The key to growing great sweet corn is providing rich, amended soil, sufficient moisture and fertilizer, and planting in block rows for good pollination.
When selecting corn seeds, you might be intrigued by the many varieties. Three genes control corn sweetness – Sugary (su), Sugary Enhancer (se) and Shrunken-2 (sh) – and these code letters are included on the packages.
Corn needs warm air and soil temperatures to germinate and grow properly and should be planted when the soil temperature is at least 50 degrees to ensure good seed germination. Super sweet (sh) varieties need even warmer soil temperatures, often closer to 60 degrees. Garden soil that has been amended with aged manure or compost and nitrogen fertilizer will help give the plants a good start.
Corn is wind pollinated and should be planted in blocks rather than single long rows. Plant two corn seeds an inch deep in each hole, spacing the holes 12 to 15 inches apart. Plant in rows spaced 30 to 36 inches apart, planting several rows together to form a row block.
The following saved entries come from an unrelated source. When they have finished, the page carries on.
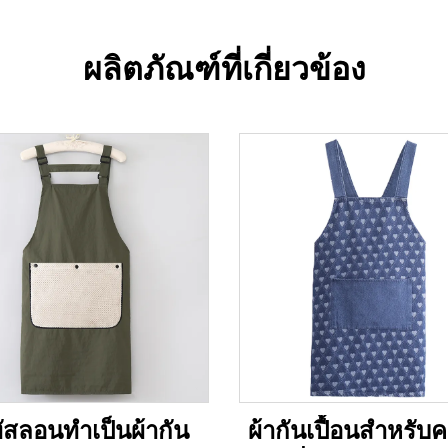
ผลิตภัณฑ์ที่เกี่ยวข้อง
ทัสลอนทำเป็นผ้ากัน
ผ้ากันเปื้อนสำหรับค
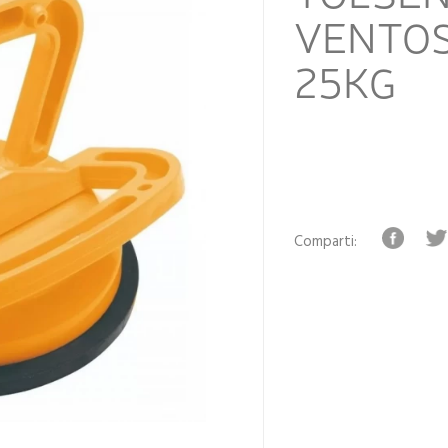
VENTOS
25KG
Comparti:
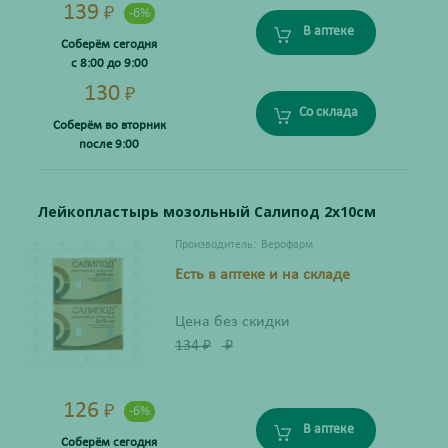
139
₽
-6%
В аптеке
Соберём сегодня
с 8:00 до 9:00
130
₽
Со склада
Соберём во вторник
после 9:00
Лейкопластырь мозольный Салипод 2х10см
Производитель:
Верофарм
Есть в аптеке и на складе
Цена без скидки
134
₽
₽
126
₽
-6%
В аптеке
Соберём сегодня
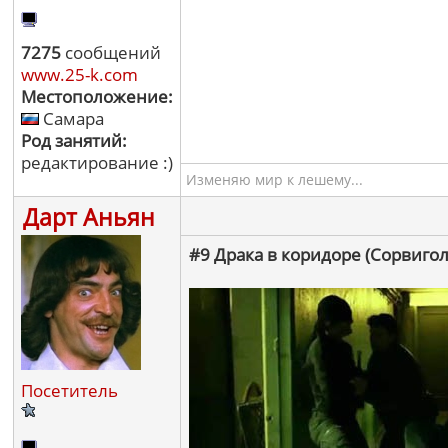
7275
сообщений
www.25-k.com
Местоположение:
Самара
Род занятий:
редактирование :)
Изменяю мир к лешему...
Дарт Аньян
#9 Драка в коридоре (Сорвигол
Посетитель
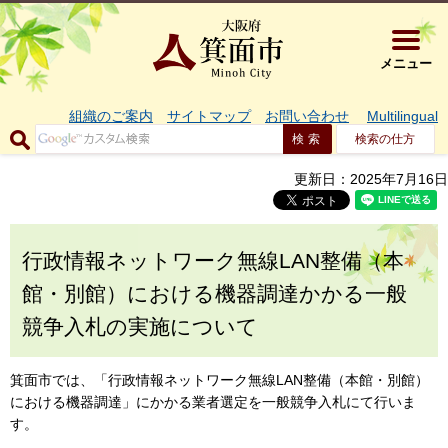
大阪府箕面市 
メニュー
組織のご案内
サイトマップ
お問い合わせ
Multilingual
検索の仕方
更新日：2025年7月16日
行政情報ネットワーク無線LAN整備（本
館・別館）における機器調達かかる一般
競争入札の実施について
箕面市では、「行政情報ネットワーク無線LAN整備（本館・別館）
における機器調達」にかかる業者選定を一般競争入札にて行いま
す。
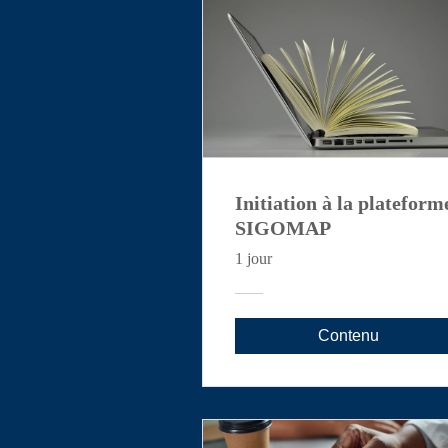
Initiation à la plateform
SIGOMAP
1 jour
Contenu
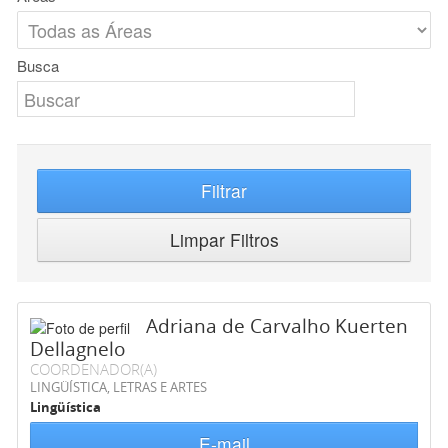
Busca
Filtrar
Limpar Filtros
Adriana de Carvalho Kuerten
Dellagnelo
COORDENADOR(A)
LINGÜÍSTICA, LETRAS E ARTES
Lingüística
E-mail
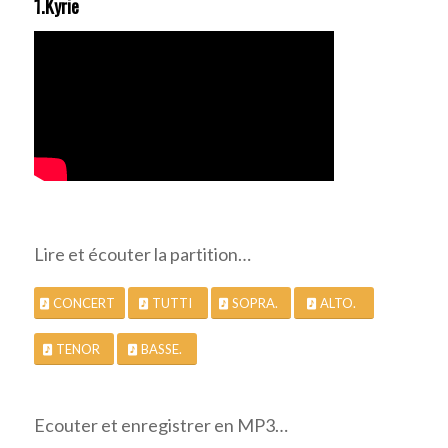
1.Kyrie
Lire et écouter la partition…
CONCERT
TUTTI
SOPRA.
ALTO.
TENOR
BASSE.
Ecouter et enregistrer en MP3…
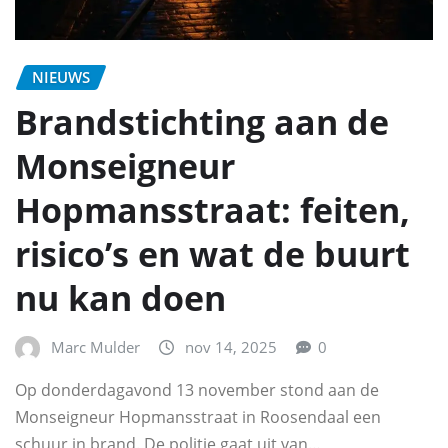
NIEUWS
Brandstichting aan de
Monseigneur
Hopmansstraat: feiten,
risico’s en wat de buurt
nu kan doen
Marc Mulder
nov 14, 2025
0
Op donderdagavond 13 november stond aan de
Monseigneur Hopmansstraat in Roosendaal een
schuur in brand. De politie gaat uit van…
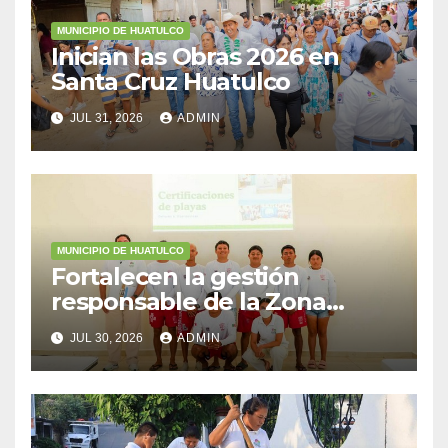
MUNICIPIO DE HUATULCO
Inician las Obras 2026 en
Santa Cruz Huatulco
JUL 31, 2026
ADMIN
MUNICIPIO DE HUATULCO
Fortalecen la gestión
responsable de la Zona
Federal Marítimo Terrestre
JUL 30, 2026
ADMIN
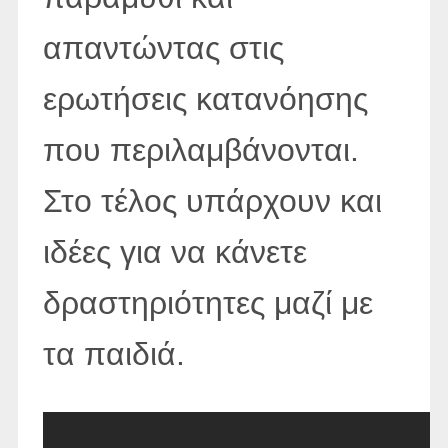
απαντώντας στις
ερωτήσεις κατανόησης
που περιλαμβάνονται.
Στο τέλος υπάρχουν και
ιδέες για να κάνετε
δραστηριότητες μαζί με
τα παιδιά.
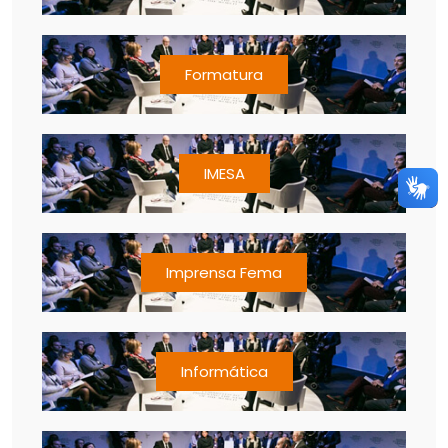
Formatura
IMESA
Imprensa Fema
Informática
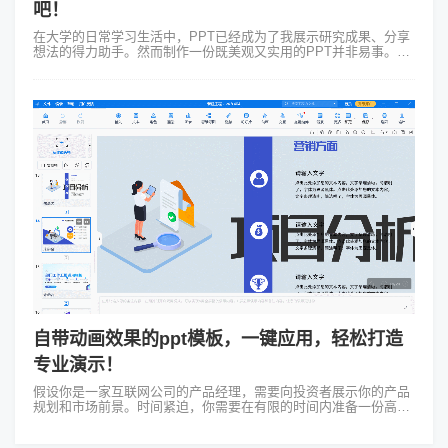
吧！
在大学的日常学习生活中，PPT已经成为了我展示研究成果、分享
想法的得力助手。然而制作一份既美观又实用的PPT并非易事。这
时大学生PPT模板就成了我的救星。记得有一次我为了一个课程汇
报需要准备PPT。我...
自带动画效果的ppt模板，一键应用，轻松打造
专业演示！
假设你是一家互联网公司的产品经理，需要向投资者展示你的产品
规划和市场前景。时间紧迫，你需要在有限的时间内准备一份高质
量的PPT。这时，Focusky里自带动画效果的ppt模板就成了你的得
力助手。你打开...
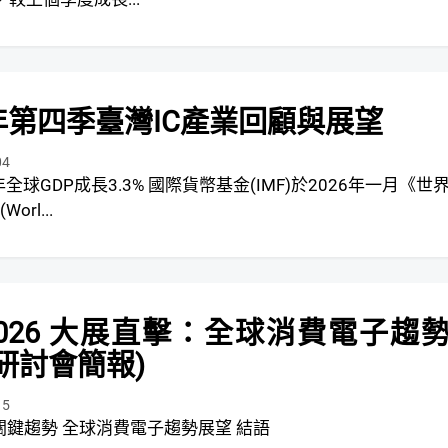
5年第四季臺灣IC產業回顧與展望
04
.3% 國際貨幣基金(IMF)於2026年一月《世界
rl...
 2026 大展直擊：全球消費電子趨
(研討會簡報)
15
CES 2026關鍵趨勢 全球消費電子趨勢展望 結語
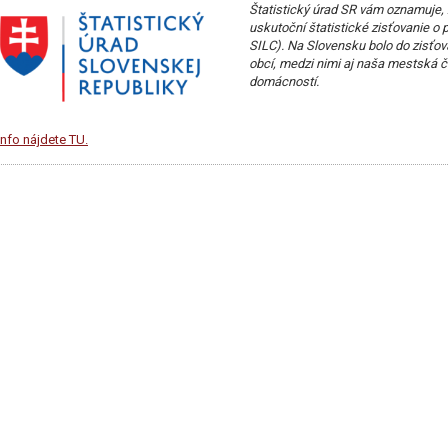
Štatistický úrad SR vám oznamuje, ž
uskutoční štatistické zisťovanie 
SILC). Na Slovensku bolo do zisťov
obcí, medzi nimi aj naša mestská č
domácností.
info nájdete TU.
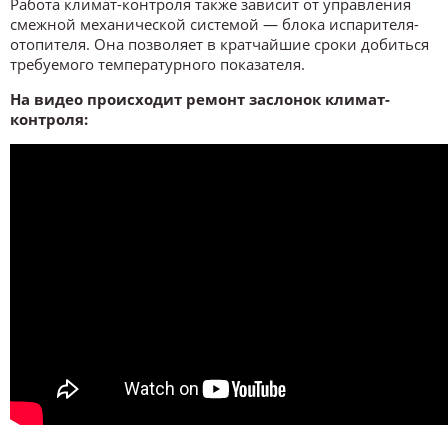
Работа климат-контроля также зависит от управления
смежной механической системой — блока испарителя-
отопителя. Она позволяет в кратчайшие сроки добиться
требуемого температурного показателя.
На видео происходит ремонт заслонок климат-
контроля:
After germination, thin the corn to one plant from each hole.
Adequate soil moisture is crucial for plants to form acorns, silks and ears; the soil around the corn should not become too dry during the growing season. Uneven watering can retard plant growth, affecting the size and development of the ear. Fertilize the corn around the first week of July and control weeds.
Two cobs usually develop on a corn plant; the larger one is approaching the top. Harvest after the silk is dry and brown and the husk is still green, or when the kernels are full and pressure from your fingernail produces a milky liquid. Choose early in the morning for best flavor.
Growing sweet corn presents two common but manageable challenges. During harvest, you might find damage to the top of the ear from corn earworms. Less often, you might find firm, tumor-like growths on the leaves, stems, ears, and acorns. It is common corn smut, a fungal disease.